With images excluded, write out each entry below exactly as given.

◇ ◇ ◇

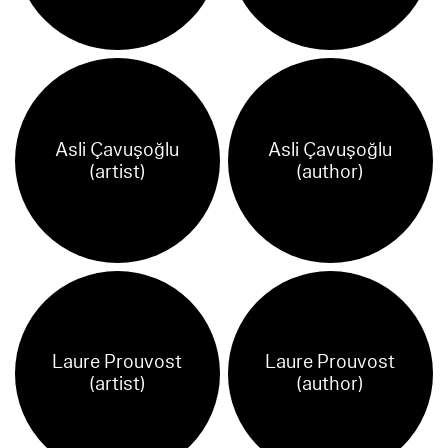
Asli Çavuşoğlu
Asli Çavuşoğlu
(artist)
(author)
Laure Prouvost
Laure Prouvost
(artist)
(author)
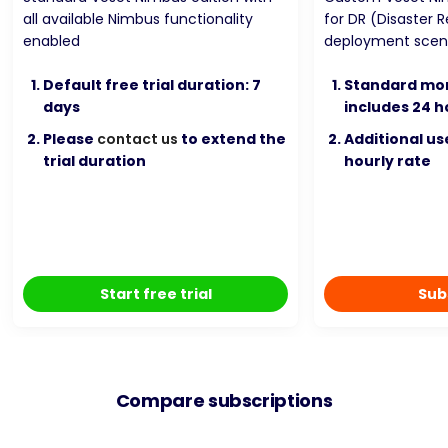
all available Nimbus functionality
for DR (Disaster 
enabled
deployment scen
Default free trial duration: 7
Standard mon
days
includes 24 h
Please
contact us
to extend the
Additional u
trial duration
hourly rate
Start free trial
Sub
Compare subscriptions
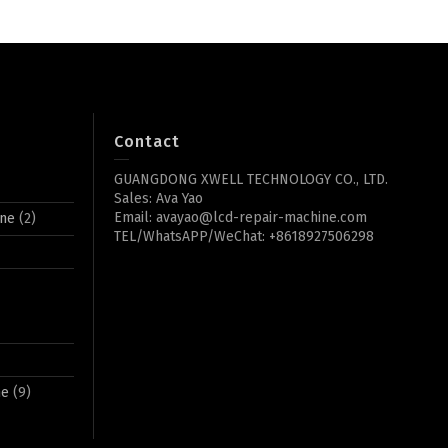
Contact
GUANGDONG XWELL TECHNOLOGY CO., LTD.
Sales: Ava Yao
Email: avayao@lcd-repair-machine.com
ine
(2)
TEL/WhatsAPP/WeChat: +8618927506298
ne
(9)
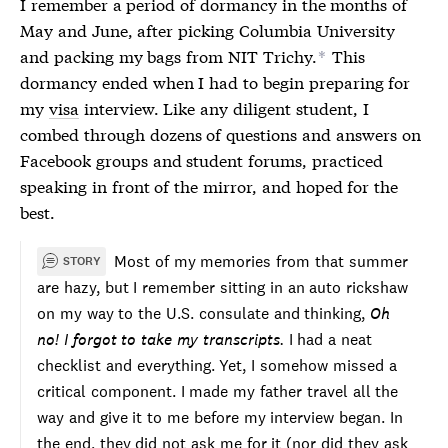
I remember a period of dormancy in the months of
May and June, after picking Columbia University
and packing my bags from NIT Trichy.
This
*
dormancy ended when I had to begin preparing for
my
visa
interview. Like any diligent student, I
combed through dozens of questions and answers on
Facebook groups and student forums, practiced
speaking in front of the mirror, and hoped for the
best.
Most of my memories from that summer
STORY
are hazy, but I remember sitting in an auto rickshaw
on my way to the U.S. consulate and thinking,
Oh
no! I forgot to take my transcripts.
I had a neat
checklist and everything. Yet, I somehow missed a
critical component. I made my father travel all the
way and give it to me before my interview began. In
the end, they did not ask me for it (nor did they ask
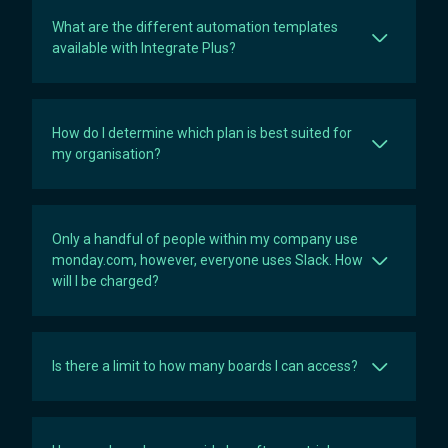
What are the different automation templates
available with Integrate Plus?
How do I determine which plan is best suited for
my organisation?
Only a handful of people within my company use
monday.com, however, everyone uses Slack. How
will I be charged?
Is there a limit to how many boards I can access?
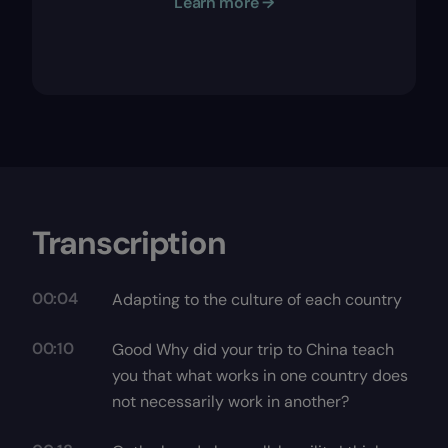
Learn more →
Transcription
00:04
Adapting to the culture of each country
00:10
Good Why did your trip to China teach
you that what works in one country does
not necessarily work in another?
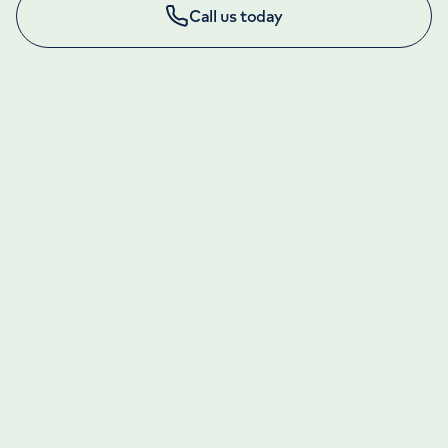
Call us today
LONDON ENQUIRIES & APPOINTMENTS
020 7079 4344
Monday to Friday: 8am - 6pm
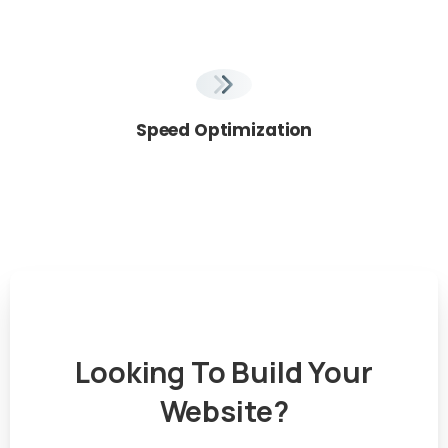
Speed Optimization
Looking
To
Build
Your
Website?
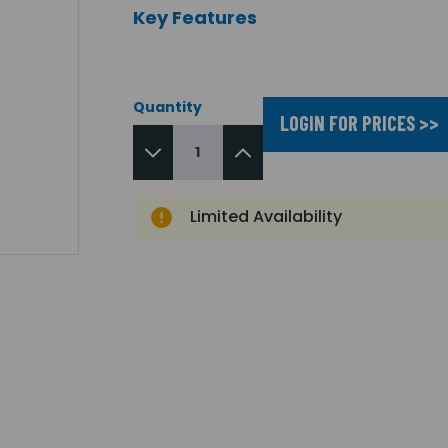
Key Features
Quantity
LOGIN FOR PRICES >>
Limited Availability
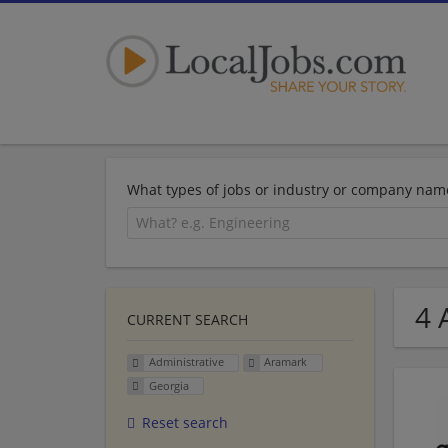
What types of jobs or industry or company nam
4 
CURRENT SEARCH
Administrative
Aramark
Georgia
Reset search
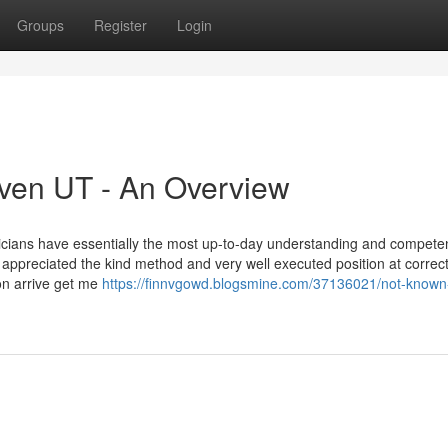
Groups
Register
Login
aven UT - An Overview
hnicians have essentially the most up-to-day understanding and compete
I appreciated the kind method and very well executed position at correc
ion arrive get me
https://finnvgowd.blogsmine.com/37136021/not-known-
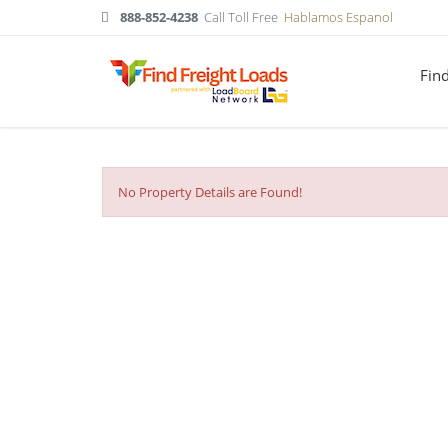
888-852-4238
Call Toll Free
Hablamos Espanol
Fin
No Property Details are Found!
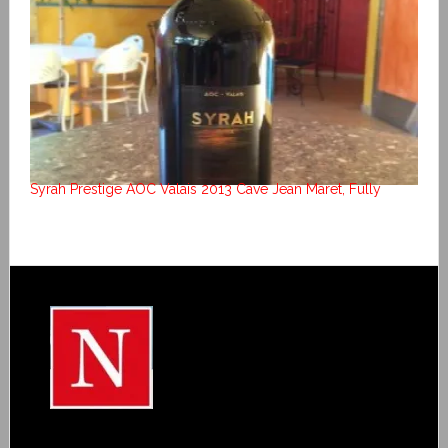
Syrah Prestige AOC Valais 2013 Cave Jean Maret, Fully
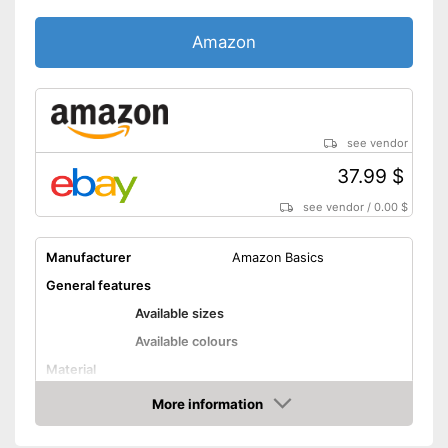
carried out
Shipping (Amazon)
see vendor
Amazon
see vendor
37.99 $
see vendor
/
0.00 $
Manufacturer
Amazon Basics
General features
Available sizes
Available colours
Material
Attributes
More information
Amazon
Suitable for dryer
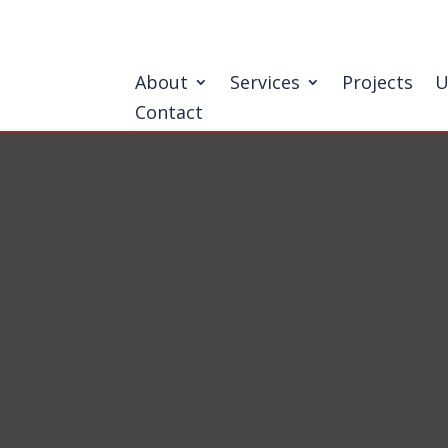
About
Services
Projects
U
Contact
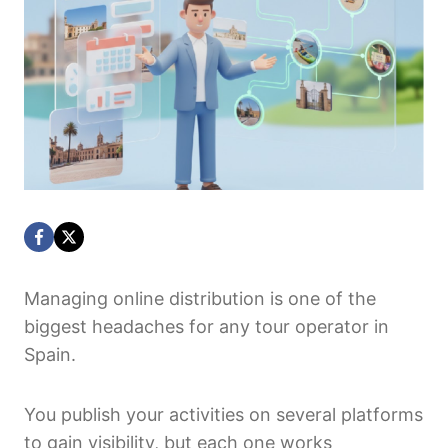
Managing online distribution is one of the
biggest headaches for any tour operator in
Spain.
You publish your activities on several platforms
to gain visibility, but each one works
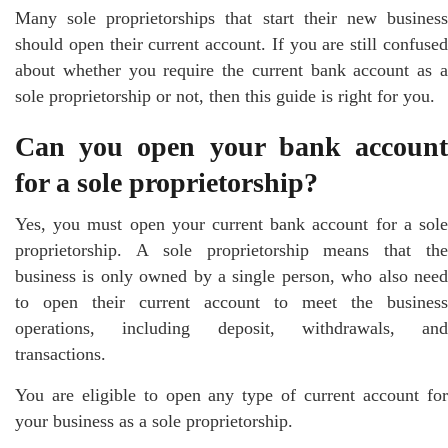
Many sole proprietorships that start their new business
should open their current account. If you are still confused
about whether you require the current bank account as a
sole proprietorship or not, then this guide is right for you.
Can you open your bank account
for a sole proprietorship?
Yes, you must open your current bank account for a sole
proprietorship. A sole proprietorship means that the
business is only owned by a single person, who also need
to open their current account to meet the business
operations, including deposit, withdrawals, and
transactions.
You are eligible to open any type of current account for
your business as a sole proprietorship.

◇ ◇ ◇

### WRITTEN REPLY:
Asli Çavuşoğlu
Asli Çavuşoğlu
(artist)
(author)
Laure Prouvost
Laure Prouvost
(artist)
(author)
all available Nimbus functionality
for DR (Disaster 
enabled
deployment scen
Default free trial duration: 7
Standard mon
days
includes 24 h
Please
contact us
to extend the
Additional u
trial duration
hourly rate
Start free trial
Sub
Compare subscriptions
Contact
GUANGDONG XWELL TECHNOLOGY CO., LTD.
Sales: Ava Yao
Email: avayao@lcd-repair-machine.com
ine
(2)
TEL/WhatsAPP/WeChat: +8618927506298
ne
(9)
I remember a period of dormancy in the months of
May and June, after picking Columbia University
and packing my bags from NIT Trichy.
This
*
dormancy ended when I had to begin preparing for
my
visa
interview. Like any diligent student, I
combed through dozens of questions and answers on
Facebook groups and student forums, practiced
speaking in front of the mirror, and hoped for the
best.
Most of my memories from that summer
STORY
are hazy, but I remember sitting in an auto rickshaw
on my way to the U.S. consulate and thinking,
Oh
no! I forgot to take my transcripts.
I had a neat
checklist and everything. Yet, I somehow missed a
critical component. I made my father travel all the
way and give it to me before my interview began. In
the end, they did not ask me for it (nor did they ask
What are the different automation templates
available with Integrate Plus?
How do I determine which plan is best suited for
my organisation?
Only a handful of people within my company use
monday.com, however, everyone uses Slack. How
will I be charged?
Is there a limit to how many boards I can access?
Learn more →
Transcription
00:04
Adapting to the culture of each country
00:10
Good Why did your trip to China teach
you that what works in one country does
not necessarily work in another?
Call us today
LONDON ENQUIRIES & APPOINTMENTS
020 7079 4344
Monday to Friday: 8am - 6pm
Speed Optimization
Looking
To
Build
Your
Website?
Key Features
Quantity
LOGIN FOR PRICES >>
Limited Availability
What types of jobs or industry or company nam
4 
CURRENT SEARCH
Administrative
Aramark
Georgia
Reset search
Groups
Register
Login
aven UT - An Overview
hnicians have essentially the most up-to-day understanding and compete
I appreciated the kind method and very well executed position at correc
ion arrive get me
https://finnvgowd.blogsmine.com/37136021/not-known-
888-852-4238
Call Toll Free
Hablamos Espanol
Fin
No Property Details are Found!
Syrah Prestige AOC Valais 2013 Cave Jean Maret, Fully
carried out
Shipping (Amazon)
see vendor
Amazon
see vendor
37.99 $
see vendor
/
0.00 $
Manufacturer
Amazon Basics
General features
Available sizes
Available colours
Material
Attributes
More information
Amazon
Suitable for dryer
About
Services
Projects
U
Contact
Managing online distribution is one of the
biggest headaches for any tour operator in
Spain.
You publish your activities on several platforms
to gain visibility, but each one works
Many sole proprietorships that start their new business
should open their current account. If you are still confused
about whether you require the current bank account as a
sole proprietorship or not, then this guide is right for you.
Can you open your bank account
for a sole proprietorship?
Yes, you must open your current bank account for a sole
proprietorship. A sole proprietorship means that the
business is only owned by a single person, who also need
to open their current account to meet the business
operations, including deposit, withdrawals, and
transactions.
You are eligible to open any type of current account for
your business as a sole proprietorship.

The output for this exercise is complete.